研究課題
前年度の研究により、ゼブラフィッシュを低酸素に暴露することにより、脳内の血流停止が心臓近傍のDorsal aorta (DA) の血流停止に先行して生じることが示し、ゼブラフィッシュの低酸素負荷が脳虚血モデルとなりうることを明らかにした。本年度の研究では、ゼブラフィッシュへの低酸素-再酸素処置が、脳虚血-再灌流モデルとしての妥当性を有するかについて、脳内のニューロン死およびニューロンの細胞内カルシウム濃度の変化を指標に検討を行った。
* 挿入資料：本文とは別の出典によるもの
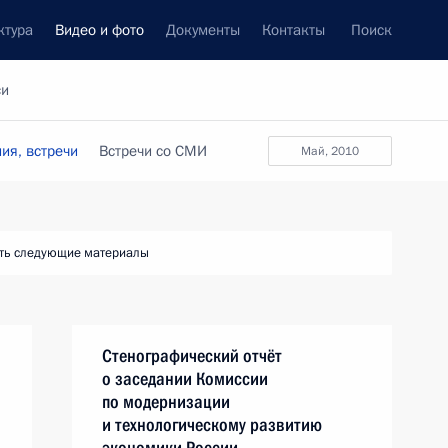
ктура
Видео и фото
Документы
Контакты
Поиск
си
ия, встречи
Встречи со СМИ
май, 2010
ть следующие материалы
Стенографический отчёт
о заседании Комиссии
по модернизации
и технологическому развитию
экономики России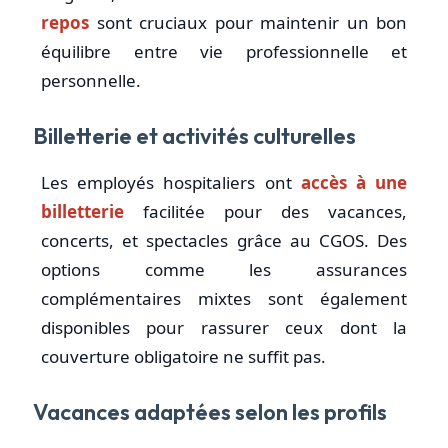
repos
sont cruciaux pour maintenir un bon
équilibre entre vie professionnelle et
personnelle.
Billetterie et activités culturelles
Les employés hospitaliers ont
accès à une
billetterie
facilitée pour des vacances,
concerts, et spectacles grâce au CGOS. Des
options comme les assurances
complémentaires mixtes sont également
disponibles pour rassurer ceux dont la
couverture obligatoire ne suffit pas.
Vacances adaptées selon les profils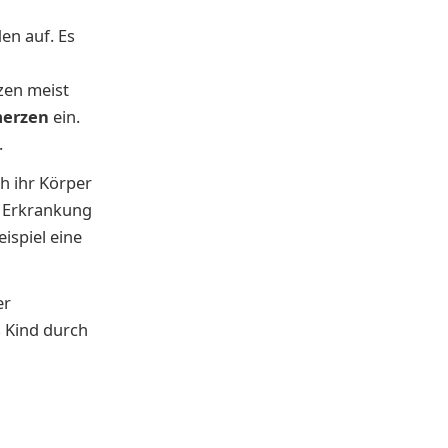
en auf. Es
tzen meist
merzen
ein.
.
h ihr Körper
e Erkrankung
ispiel eine
er
s Kind durch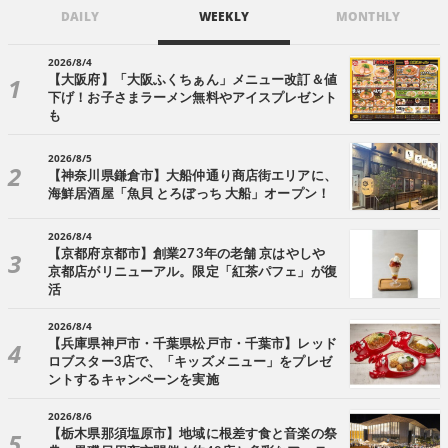
DAILY
WEEKLY
MONTHLY
2026/8/4
【大阪府】「大阪ふくちぁん」メニュー改訂＆値
下げ！お子さまラーメン無料やアイスプレゼント
も
2026/8/5
【神奈川県鎌倉市】大船仲通り商店街エリアに、
海鮮居酒屋「魚貝 とろぼっち 大船」オープン！
2026/8/4
【京都府京都市】創業273年の老舗 京はやしや
京都店がリニューアル。限定「紅茶パフェ」が復
活
2026/8/4
【兵庫県神戸市・千葉県松戸市・千葉市】レッド
ロブスター3店で、「キッズメニュー」をプレゼ
ントするキャンペーンを実施
2026/8/6
【栃木県那須塩原市】地域に根差す食と音楽の祭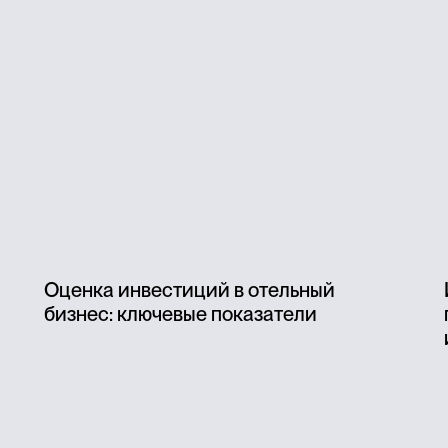
Оценка инвестиций в отельный
бизнес: ключевые показатели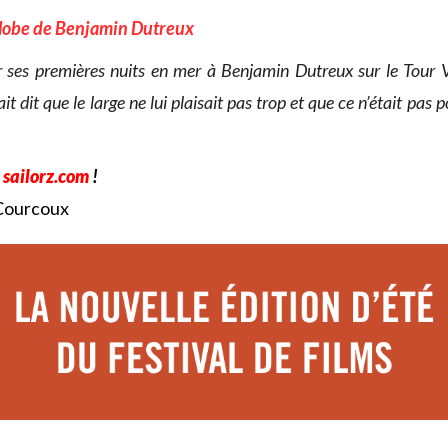
lobe de Benjamin Dutreux
ser ses premières nuits en mer à Benjamin Dutreux sur le Tour 
ait dit que le large ne lui plaisait pas trop et que ce n’était pas po
r
sailorz.com
!
 Courcoux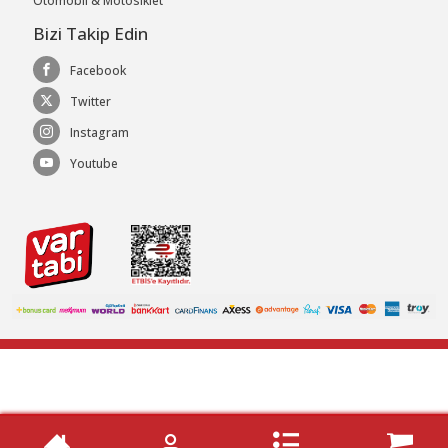
Otomobil & Motosiklet
Bizi Takip Edin
Facebook
Twitter
Instagram
Youtube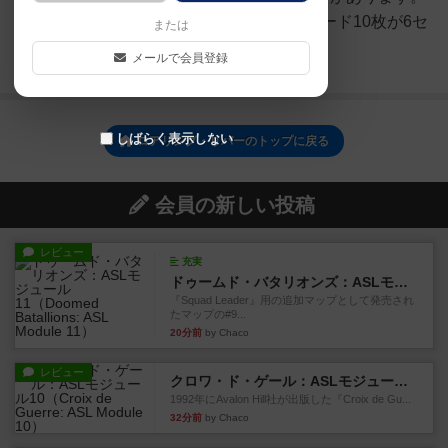
パドルカード60枚(同じ内容のカード10枚が6セ
または
ット)モ...
メールで会員登録
続きを読む（10ヶ月前）
しばらく表示しない
ロアリング・リバーのトップに戻る
会員の新しい投稿
レビュー
充実
ドゥームド・バタリオンズ：ASLモジュール11
『Squad Leader』用の追加マップとして発売され
たマップの#9...
20分前
by Chaco
レビュー
クロワ・ド・ゲール：ASLモジュール10
1992年にAvalon Hill社が出版した『Croix de Gu...
32分前
by Chaco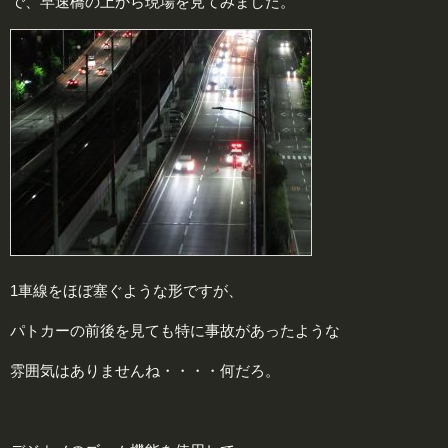
で、早速橋の上から現場を見てみました。
1車線をほぼ塞ぐような形ですが、
パトカーの前後を見ても特に事故があったような
雰囲気はありませんね・・・・何だろ。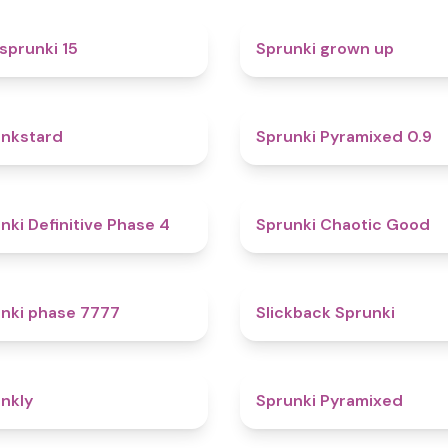
5
sprunki 15
Sprunki grown up
4.6
nkstard
Sprunki Pyramixed 0.9
4.7
nki Definitive Phase 4
Sprunki Chaotic Good
5
nki phase 7777
Slickback Sprunki
4.7
nkly
Sprunki Pyramixed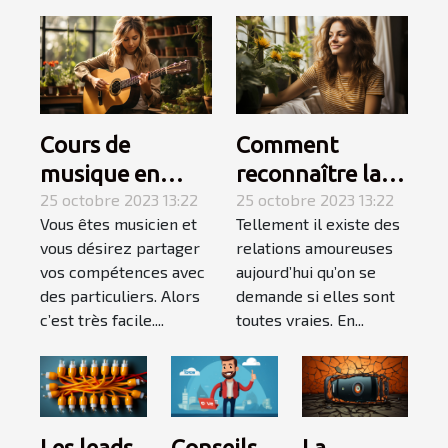
Cours de
Comment
musique en
reconnaître la
Auto-
25 octobre 2023 13:22
femme de votre
25 octobre 2023 13:22
Vous êtes musicien et
Tellement il existe des
Entrepreneur :
vie ?
vous désirez partager
relations amoureuses
l’essentiel de ce
vos compétences avec
aujourd’hui qu’on se
qu’il faut
des particuliers. Alors
demande si elles sont
retenir ?
c’est très facile....
toutes vraies. En...
Conseils
La
Les leads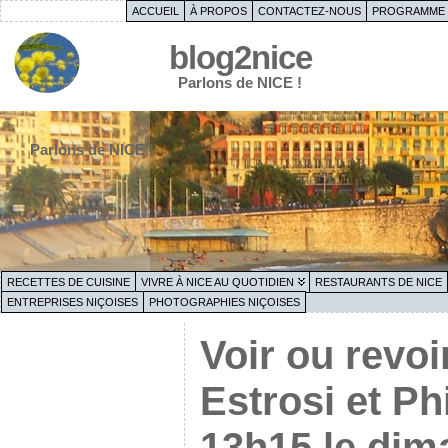
ACCUEIL
À PROPOS
CONTACTEZ-NOUS
PROGRAMME 
blog2nice
Parlons de NICE !
Parlons de NICE !
RECETTES DE CUISINE
VIVRE À NICE AU QUOTIDIEN
RESTAURANTS DE NICE
ENTREPRISES NIÇOISES
PHOTOGRAPHIES NIÇOISES
Voir ou revoi
Estrosi et Ph
13h15 le dim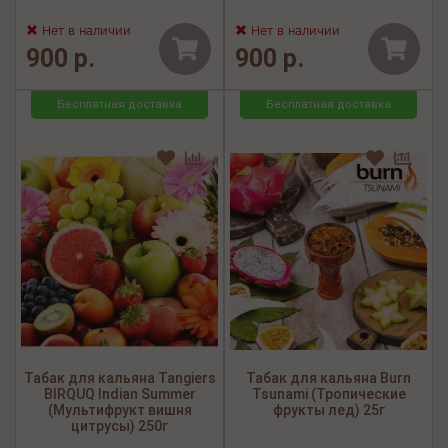
Нет в наличии
Нет в наличии
900 р.
900 р.
Бесплатная доставка
Бесплатная доставка
Табак для кальяна Tangiers
Табак для кальяна Burn
BIRQUQ Indian Summer
Tsunami (Тропические
(Мультифрукт вишня
фрукты лед) 25г
цитрусы) 250г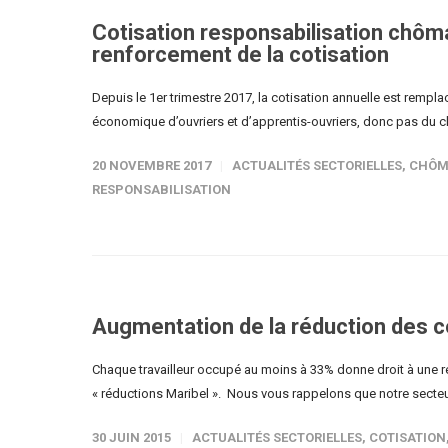
Cotisation responsabilisation chôma
renforcement de la cotisation
Depuis le 1er trimestre 2017, la cotisation annuelle est rempla
économique d’ouvriers et d’apprentis-ouvriers, donc pas du 
20 NOVEMBRE 2017
ACTUALITÉS SECTORIELLES
,
CHÔM
RESPONSABILISATION
Augmentation de la réduction des co
Chaque travailleur occupé au moins à 33% donne droit à une ré
« réductions Maribel ». Nous vous rappelons que notre secteur 
30 JUIN 2015
ACTUALITÉS SECTORIELLES
,
COTISATION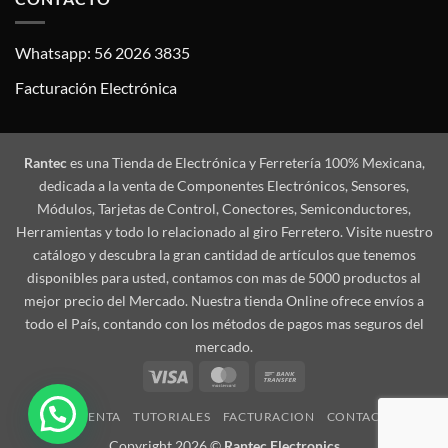
Whatsapp: 56 2026 3835
Facturación Electrónica
Rantec
es una Tienda de Electrónica y Ferretería 100% Mexicana,
dedicada a la venta de Componentes Electrónicos, Sensores,
Módulos, Tarjetas de Control, Conectores, Semiconductores,
Herramientas y todo lo relacionado al giro Ferretero. Visite nuestro
catálogo y descubra la gran cantidad de artículos que tenemos
disponibles para usted, contamos con mas de 5000 productos al
mejor precio del Mercado. Nuestra tienda Online ofrece envíos a
todo el País, contando con los métodos de pagos mas seguros del
mercado.
Visa
MasterCard
Bank
Transfer
MI CUENTA
TUTORIALES
FACTURACION
CONTACTO
Copyright 2026 ©
Rantec Electronics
実験には、血管内皮細胞にeGFP、赤血球にmRFP を発現させたダブルトランスジェニックゼブラフィッシュ、神経細胞 (中脳視蓋) にカルシウムインジケータータンパク質GCaMP、赤血球にmRFP を発現させた系統ならびに神経細胞にKaedeを発現させた系統を実験に用いた。ニューロン死はアクリジンオレンジ染色ならびにKaedeの蛍光強度により検出した。ゼブラフィッシュの稚魚に低酸素負荷を行い、その後再酸素化を行うことにより、24時間後の脳内においてニューロン死が誘発された。また、その過程におけるニューロン内のカルシウム濃度を測定したところ、ニューロン活動の変化が観察された。さらに、この低酸素によるニューロン死は低温において減少し、高温において促進された。以上の結果は、げっ歯類における報告と一致しており、本実験モデルが哺乳類の脳虚血-再灌流モデルと類似した性質を有していることを示唆するものである。
すべて 2015 2014
すべて 雑誌論文 (5件) (うち査読あり 5件、 謝辞記載あり 2件、 オープンアクセス 1件) 学会発表 (18件) (うち招待講演 4件)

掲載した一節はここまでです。